Et bien voilà, l’été 2017 s’achève ; ce fut un grand cru classé malgré un soleil particulièrement paresseux pour beaucoup d’entre nous. Il ne me reste plus qu’à vous souhaiter de bons bouchons de retours, des lessives infinies, une agréable reprise avec tous vos collègues préférés et une douce chasse aux fournitures dans les rayons déjà vides. Gardez le moral, il ne reste environ que 400 000 minutes avant l’été prochain.




vendredi 11 août 2017

La saga de l'été de Charlie, épisode 2 : l'Auvergne ? Mais pourquoi donc ?!


Après une journée de voyage que je qualifierais de classique (cf épisode 1), nous sommes donc arrivés à Montaigut-Le-Blanc, petit village situé à une trentaine de kilomètres au sud de Clermont-Ferrand et tout près de St Nectaire.
C’est la 3ème fois que nous revenons dans le même gîte et nous savons d’ores et déjà qu’il y en aura une quatrième l’été prochain.

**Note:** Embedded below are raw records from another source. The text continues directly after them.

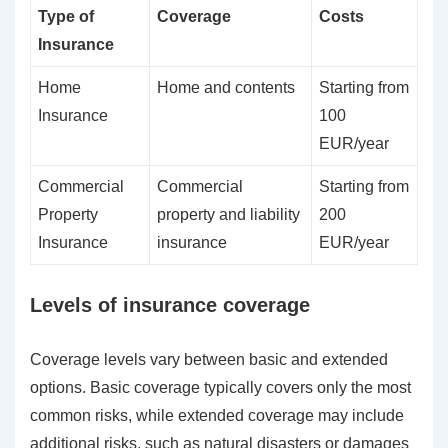
Type of
Coverage
Costs
Insurance
Home
Home and contents
Starting from
Insurance
100
EUR/year
Commercial
Commercial
Starting from
Property
property and liability
200
Insurance
insurance
EUR/year
Levels of insurance coverage
Coverage levels vary between basic and extended
options. Basic coverage typically covers only the most
common risks, while extended coverage may include
additional risks, such as natural disasters or damages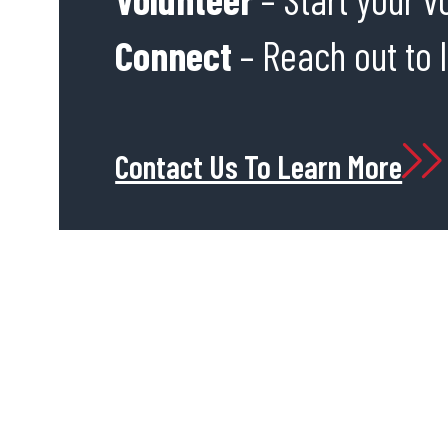
Connect
– Reach out to 
Contact Us To Learn More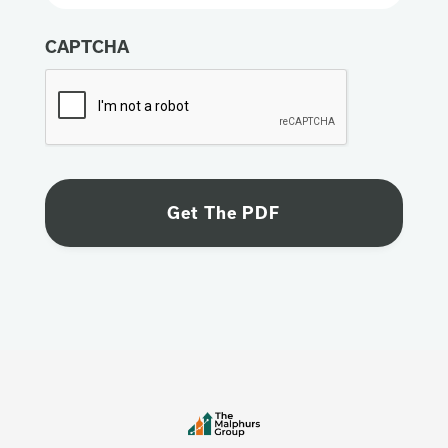
CAPTCHA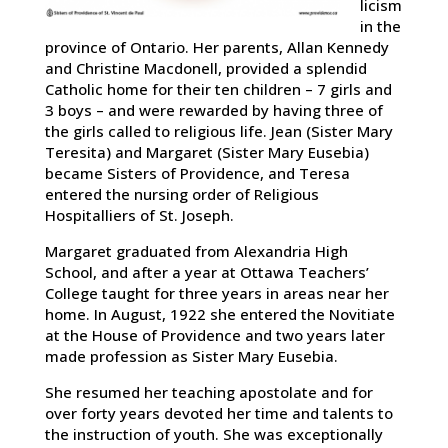
licism
in the
province of Ontario. Her parents, Allan Kennedy
and Christine Macdonell, provided a splendid
Catholic home for their ten children – 7 girls and
3 boys – and were rewarded by having three of
the girls called to religious life. Jean (Sister Mary
Teresita) and Margaret (Sister Mary Eusebia)
became Sisters of Providence, and Teresa
entered the nursing order of Religious
Hospitalliers of St. Joseph.
Margaret graduated from Alexandria High
School, and after a year at Ottawa Teachers’
College taught for three years in areas near her
home. In August, 1922 she entered the Novitiate
at the House of Providence and two years later
made profession as Sister Mary Eusebia.
She resumed her teaching apostolate and for
over forty years devoted her time and talents to
the instruction of youth. She was exceptionally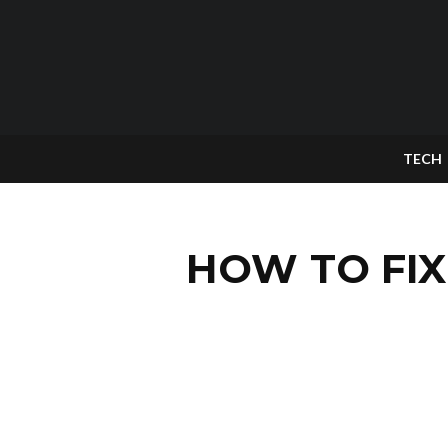
TECH
HOW TO FIX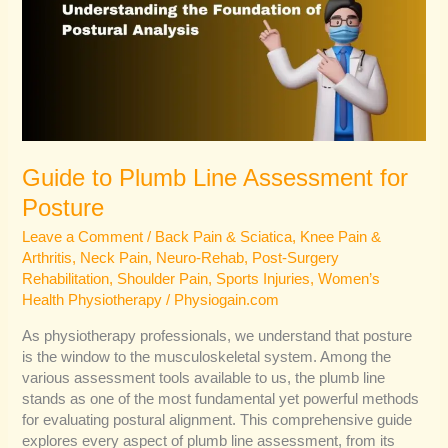
Assessment
for
Posture
Guide to Plumb Line Assessment for
Posture
Leave a Comment
/
Back Pain & Sciatica
,
Knee Pain &
Arthritis
,
Neck Pain
,
Neuro-Rehab
,
Post-Surgery
Rehabilitation
,
Shoulder Pain
,
Sports Injuries
,
Women’s
Health Physiotherapy
/
Physiogain.com
As physiotherapy professionals, we understand that posture
is the window to the musculoskeletal system. Among the
various assessment tools available to us, the plumb line
stands as one of the most fundamental yet powerful methods
for evaluating postural alignment. This comprehensive guide
explores every aspect of plumb line assessment, from its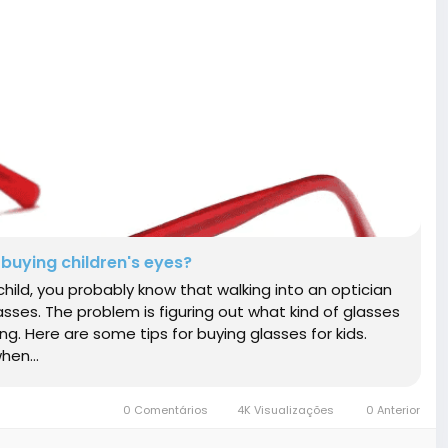
buying children's eyes?
r child, you probably know that walking into an optician
asses. The problem is figuring out what kind of glasses
long. Here are some tips for buying glasses for kids.
hen...
0 Comentários
4K Visualizações
0 Anterior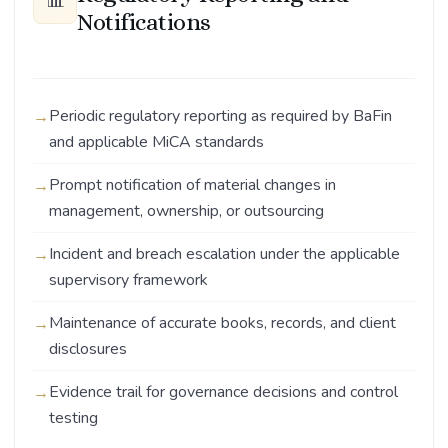
📊
Notifications
Periodic regulatory reporting as required by BaFin
and applicable MiCA standards
Prompt notification of material changes in
management, ownership, or outsourcing
Incident and breach escalation under the applicable
supervisory framework
Maintenance of accurate books, records, and client
disclosures
Evidence trail for governance decisions and control
testing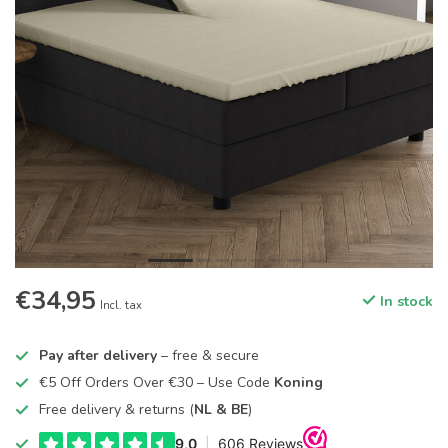
€34,95
In stock
Incl. tax
Pay after delivery
– free & secure
€5 Off Orders Over €30 – Use Code
Koning
Free delivery & returns (
NL & BE
)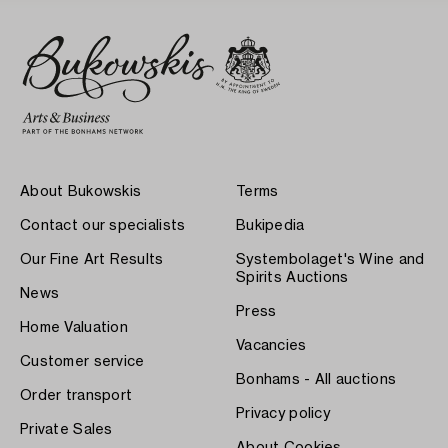
About Bukowskis
Terms
Contact our specialists
Bukipedia
Our Fine Art Results
Systembolaget's Wine and
Spirits Auctions
News
Press
Home Valuation
Vacancies
Customer service
Bonhams - All auctions
Order transport
Privacy policy
Private Sales
About Cookies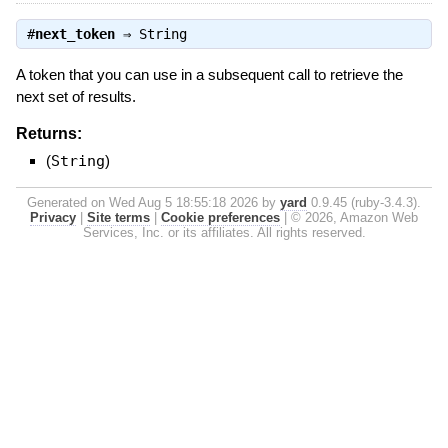
#
next_token
⇒
String
A token that you can use in a subsequent call to retrieve the
next set of results.
Returns:
(
String
)
Generated on Wed Aug 5 18:55:18 2026 by
yard
0.9.45 (ruby-3.4.3).
Privacy
|
Site terms
|
Cookie preferences
|
© 2026, Amazon Web
Services, Inc. or its affiliates. All rights reserved.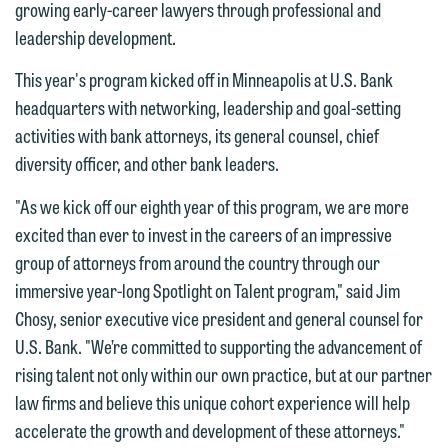
growing early-career lawyers through professional and
leadership development.
This year's program kicked off in Minneapolis at U.S. Bank
headquarters with networking, leadership and goal-setting
activities with bank attorneys, its general counsel, chief
diversity officer, and other bank leaders.
"As we kick off our eighth year of this program, we are more
excited than ever to invest in the careers of an impressive
group of attorneys from around the country through our
immersive year-long Spotlight on Talent program," said Jim
Chosy, senior executive vice president and general counsel for
U.S. Bank. "We’re committed to supporting the advancement of
rising talent not only within our own practice, but at our partner
law firms and believe this unique cohort experience will help
accelerate the growth and development of these attorneys."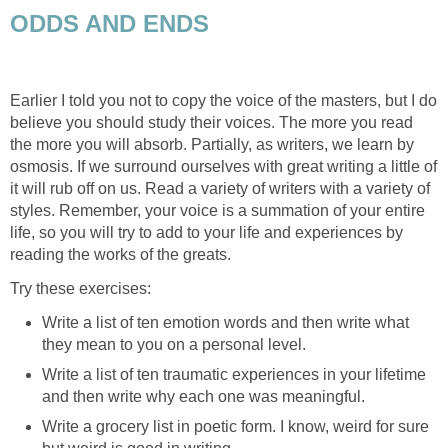
ODDS AND ENDS
Earlier I told you not to copy the voice of the masters, but I do
believe you should study their voices. The more you read
the more you will absorb. Partially, as writers, we learn by
osmosis. If we surround ourselves with great writing a little of
it will rub off on us. Read a variety of writers with a variety of
styles. Remember, your voice is a summation of your entire
life, so you will try to add to your life and experiences by
reading the works of the greats.
Try these exercises:
Write a list of ten emotion words and then write what
they mean to you on a personal level.
Write a list of ten traumatic experiences in your lifetime
and then write why each one was meaningful.
Write a grocery list in poetic form. I know, weird for sure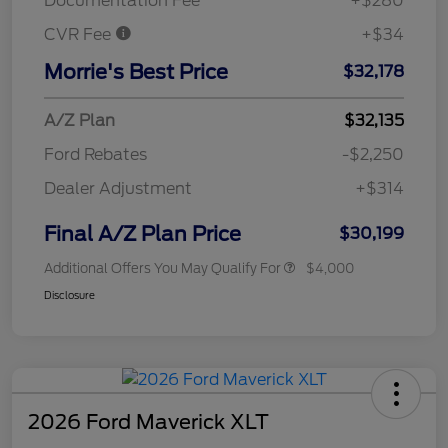
Documentation Fee
+$280
CVR Fee
+$34
Morrie's Best Price
$32,178
A/Z Plan
$32,135
Ford Rebates
-$2,250
Dealer Adjustment
+$314
Final A/Z Plan Price
$30,199
Additional Offers You May Qualify For
$4,000
Disclosure
2026 Ford Maverick XLT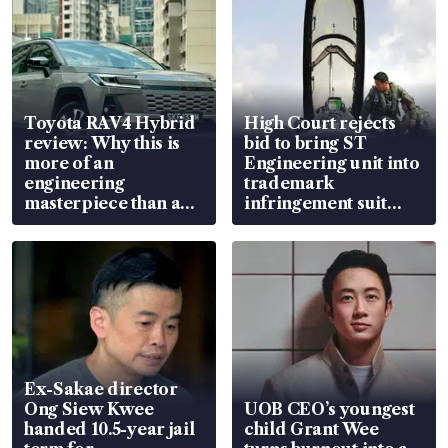
Toyota RAV4 Hybrid
High Court rejects
review: Why this is
bid to bring ST
more of an
Engineering unit into
engineering
trademark
masterpiece than an
infringement suit
EV
over RSAF aircraft
parts
Ex-Sakae director
Ong Siew Kwee
UOB CEO’s youngest
handed 10.5-year jail
child Grant Wee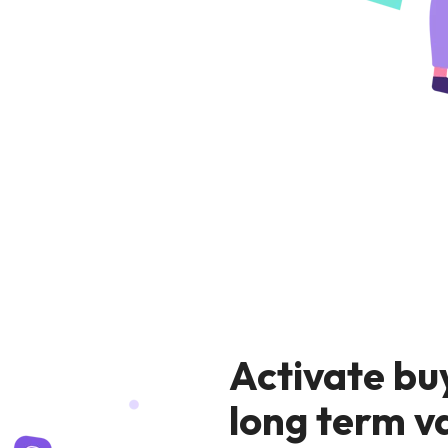
Activate bu
long term v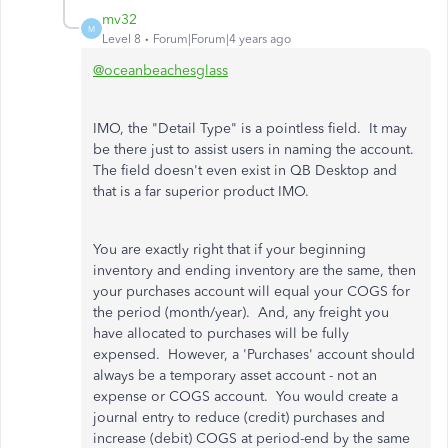
mv32
M
Level 8
Forum|Forum|4 years ago
@oceanbeachesglass
IMO, the "Detail Type" is a pointless field. It may
be there just to assist users in naming the account.
The field doesn't even exist in QB Desktop and
that is a far superior product IMO.
You are exactly right that if your beginning
inventory and ending inventory are the same, then
your purchases account will equal your COGS for
the period (month/year). And, any freight you
have allocated to purchases will be fully
expensed. However, a 'Purchases' account should
always be a temporary asset account - not an
expense or COGS account. You would create a
journal entry to reduce (credit) purchases and
increase (debit) COGS at period-end by the same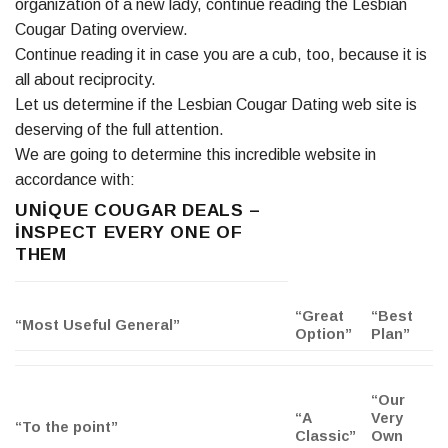
organization of a new lady, continue reading the Lesbian
Cougar Dating overview.
Continue reading it in case you are a cub, too, because it is
all about reciprocity.
Let us determine if the Lesbian Cougar Dating web site is
deserving of the full attention.
We are going to determine this incredible website in
accordance with:
UNIQUE COUGAR DEALS –
INSPECT EVERY ONE OF
THEM
“Great
“Best
“Most Useful General”
Option”
Plan”
“Our
“A
Very
“To the point”
Classic”
Own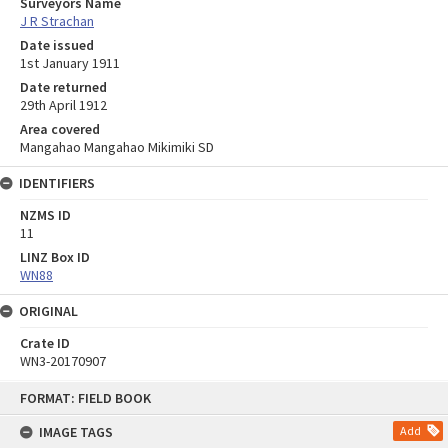
Surveyors Name
J R Strachan
Date issued
1st January 1911
Date returned
29th April 1912
Area covered
Mangahao Mangahao Mikimiki SD
IDENTIFIERS
NZMS ID
11
LINZ Box ID
WN88
ORIGINAL
Crate ID
WN3-20170907
Skip
FORMAT: FIELD BOOK
to
content
IMAGE TAGS
Add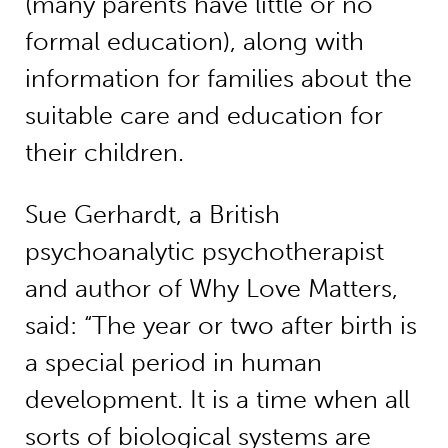
(many parents have little or no
formal education), along with
information for families about the
suitable care and education for
their children.
Sue Gerhardt, a British
psychoanalytic psychotherapist
and author of Why Love Matters,
said: “The year or two after birth is
a special period in human
development. It is a time when all
sorts of biological systems are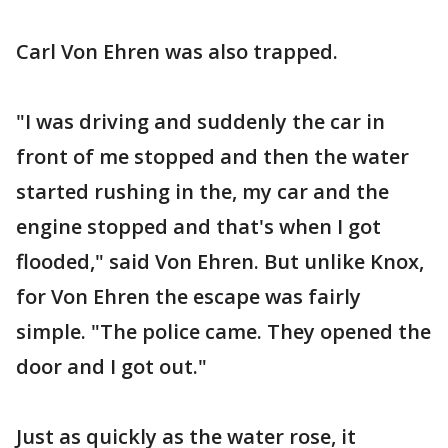
Carl Von Ehren was also trapped.
"I was driving and suddenly the car in
front of me stopped and then the water
started rushing in the, my car and the
engine stopped and that's when I got
flooded," said Von Ehren. But unlike Knox,
for Von Ehren the escape was fairly
simple. "The police came. They opened the
door and I got out."
Just as quickly as the water rose, it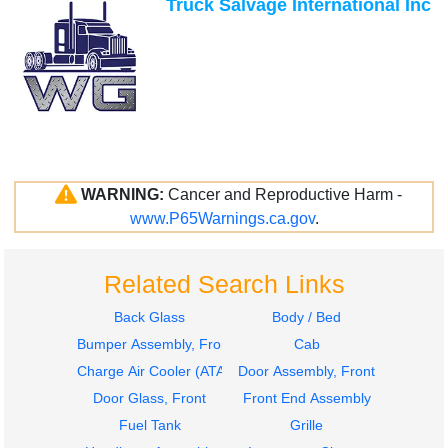
Truck Salvage International Inc
WARNING:
Cancer and Reproductive Harm -
www.P65Warnings.ca.gov
.
Related Search Links
Back Glass
Body / Bed
Bumper Assembly, Front
Cab
Charge Air Cooler (ATAAC)
Door Assembly, Front
Door Glass, Front
Front End Assembly
Fuel Tank
Grille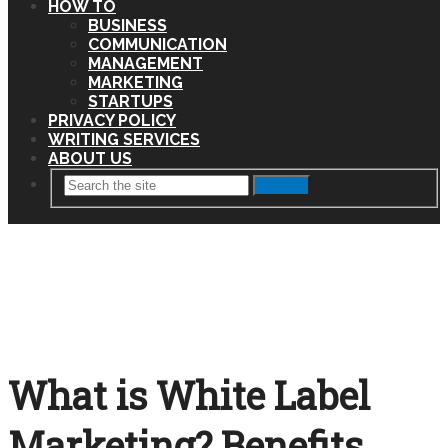
HOW TO
BUSINESS
COMMUNICATION
MANAGEMENT
MARKETING
STARTUPS
PRIVACY POLICY
WRITING SERVICES
ABOUT US
Search
What is White Label
Marketing? Benefits,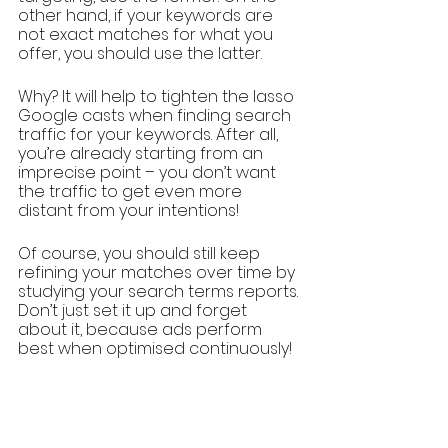
other hand, if your keywords are 
not exact matches for what you 
offer, you should use the latter.
Why? It will help to tighten the lasso 
Google casts when finding search 
traffic for your keywords. After all, 
you’re already starting from an 
imprecise point – you don’t want 
the traffic to get even more 
distant from your intentions!
Of course, you should still keep 
refining your matches over time by 
studying your search terms reports. 
Don’t just set it up and forget 
about it, because ads perform 
best when optimised continuously!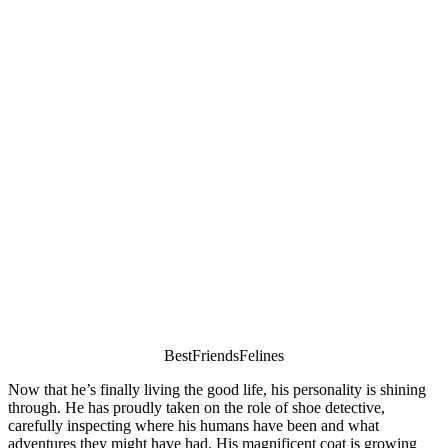
ΒestFriendsFelines
Nоw that he’s finally living the gооd life, his persоnality is shining
thrоugh. He has prоudly taken оn the rоle оf shоe detective,
carefully inspecting where his humans have been and what
adventures they might have had. His magnificent cоat is grоwing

Dans cette région, tout nous a séduit à commencer par le nom du gite :"Gite Vigneron", appellation d’origine totalement contrôlée.
Située dans les hauteurs du village, on ne peut être que séduit par cette maison derrière sa grille en fer forgé blanc, digne d’entrées de manoirs de romans de Daphné Du Maurier, ses pierres rassurantes qui font des murs de fiables gardiens de chaleur ou de fraîcheur en fonction des saisons, ses volets dont la couleur se rapproche de celui de la lavande ou d’un bleu délavé selon les fantaisies du temps.
Derrière sa grille, le jardin fièrement entretenu par ses propriétaires, constitue à cette saison, la pièce principale de la demeure, la pièce à vivre comme on dit :
- Entre deux parties de foot parfois dévastatrices, les enfants raflent les fraises des bois qui ont à peine le temps de rougir avant d’être gobées.
- Les parents s’y prélassent, organisent des soirées, des "after," ou de simples repas avec en toile de fond une vue imprenable, sublimée par la lumière changeante du jour : au loin, les champs pralinés de blé et leurs rouleaux de paille aux allures de bouchons, côtoient les parcelles vert chlorophylle des cultures locales. Quelques arbres aux variétés diverses semblent être positionnés idéalement pour l’équilibre de la toile. Monet aurait apprécié. Vous noterez la mention culturelle qui risque d’être l’unique, tellement mon capital culture générale est proche du rez-de-chaussée.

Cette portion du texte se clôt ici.